Vuole il caso che il sistema politico degli Etruschi fosse quello delle città stato, governate all’inizio da monarchie con un Lucumone o Re, scelto fra i primogeniti delle famiglie nobili, che esercitava il potere amministrativo, giudiziario, militare, nonché l’autorità sacerdotale con i sui complessi rituali. Ciò è paragonabile a quanto avveniva in passato tra i Sumeri della Mesopotamia (III millennio a.C.), dove i re erano anche rappresentanti religiosi; inoltre la parola etrusca Laukum, tradotta in Lucumone (che vuol dire Re) sarebbe un composto di due termini, uno sumero e l’altro accadico. Fa discutere anche l’etimo Rasenna, che significherebbe dominio di signori: in accadico rasum corrisponde a capo.
Uno degli indizi dell’origine orientale delle signorie etrusche proverrebbe dagli affreschi tombali, soprattutto le fattezze dei volti, documentati nelle continue rappresentazioni figurate. La forma della testa allungata e il profilo sfuggente con la fronte stretta e il naso diritto e sottile; le guance rigonfie e la bocca larga a forma di semiluna con labbra spremute e atteggiate nel sorriso enigmatico; gli occhi a mandorla; sono tutti tratti che hanno sapore d’Oriente. Curiosa anche l’immagine delle calzature portare da queste figure, spesso con la punta rialzata, in stile orientale.
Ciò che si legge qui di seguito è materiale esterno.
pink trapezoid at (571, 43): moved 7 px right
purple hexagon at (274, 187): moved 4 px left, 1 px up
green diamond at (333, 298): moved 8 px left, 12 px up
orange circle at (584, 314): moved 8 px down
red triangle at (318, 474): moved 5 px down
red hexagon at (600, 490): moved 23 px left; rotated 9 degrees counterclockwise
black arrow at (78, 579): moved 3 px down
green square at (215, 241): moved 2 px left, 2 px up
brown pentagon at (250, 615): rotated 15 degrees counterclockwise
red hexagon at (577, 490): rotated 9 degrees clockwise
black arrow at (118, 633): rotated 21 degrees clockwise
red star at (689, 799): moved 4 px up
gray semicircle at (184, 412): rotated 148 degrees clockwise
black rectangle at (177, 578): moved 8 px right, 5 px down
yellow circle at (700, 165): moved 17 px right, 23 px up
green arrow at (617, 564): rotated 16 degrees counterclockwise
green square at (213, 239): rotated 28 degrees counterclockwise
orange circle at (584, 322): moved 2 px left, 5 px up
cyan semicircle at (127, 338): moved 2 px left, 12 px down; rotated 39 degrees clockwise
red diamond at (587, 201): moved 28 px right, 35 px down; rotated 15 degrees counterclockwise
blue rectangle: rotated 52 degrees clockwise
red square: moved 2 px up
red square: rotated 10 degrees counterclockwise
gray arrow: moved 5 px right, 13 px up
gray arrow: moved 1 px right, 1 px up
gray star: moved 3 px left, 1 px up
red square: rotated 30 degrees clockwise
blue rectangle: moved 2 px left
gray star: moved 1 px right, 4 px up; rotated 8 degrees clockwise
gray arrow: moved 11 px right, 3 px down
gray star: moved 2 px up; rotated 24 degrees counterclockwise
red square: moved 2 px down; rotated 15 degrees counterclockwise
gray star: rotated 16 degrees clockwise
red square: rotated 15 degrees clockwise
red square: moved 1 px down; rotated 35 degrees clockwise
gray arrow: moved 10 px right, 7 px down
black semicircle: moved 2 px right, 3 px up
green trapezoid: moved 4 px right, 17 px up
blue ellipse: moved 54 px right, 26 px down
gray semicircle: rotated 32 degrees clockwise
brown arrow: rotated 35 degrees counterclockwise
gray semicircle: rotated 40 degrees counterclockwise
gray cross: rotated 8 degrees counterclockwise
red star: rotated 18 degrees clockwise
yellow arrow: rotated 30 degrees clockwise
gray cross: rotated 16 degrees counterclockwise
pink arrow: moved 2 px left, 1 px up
Le numerose e documentate visite dei micenei in Etruria in cerca dell’allume (II millennio a.C.), avevano contribuito a far conoscere i lidi dell’Etruria ai popoli del vicino oriente: più popoli transitarono e si fermarono lungo le coste e tra questi, forse, coloro che diedero l’imprinting alla civiltà etrusca.
Anche il mito di Giasone, risalente al III millennio, presenta elementi di nostro interesse. Di ritorno dalla Colchide l’eroe si fermò sull’isola di Lemno (abitata dai Tirreni), dove s’innamorò della figlia di Myrina (regina delle Amazzoni) e si unì con lei. L’avvenimento venne rappresentato per la prima volta dagli Etruschi su un’olpe ceretana di bucchero del VII secolo a.C.. Questo fatto, riguardante l’episodio di Lemno, confermerebbe la conoscenza, da parte degli Etruschi-Tirreno, di tale evento miti-storico ancora prima che lo stesso si diffondesse in Grecia.
Stele di Lemno (lingua lemnia)
Una tradizione raccolta da Plinio testimonia che l’adozione da parte degli Etruschi della scure come arma da guerra risalirebbe a Pentesilea, regina delle Amazzoni negli anni della guerra di Troia. La scure riguarda un sostrato pre-indoeuropeo (secondo millennio) e come si osserva nelle steli funerarie rimase un’arma tipicamente etrusca.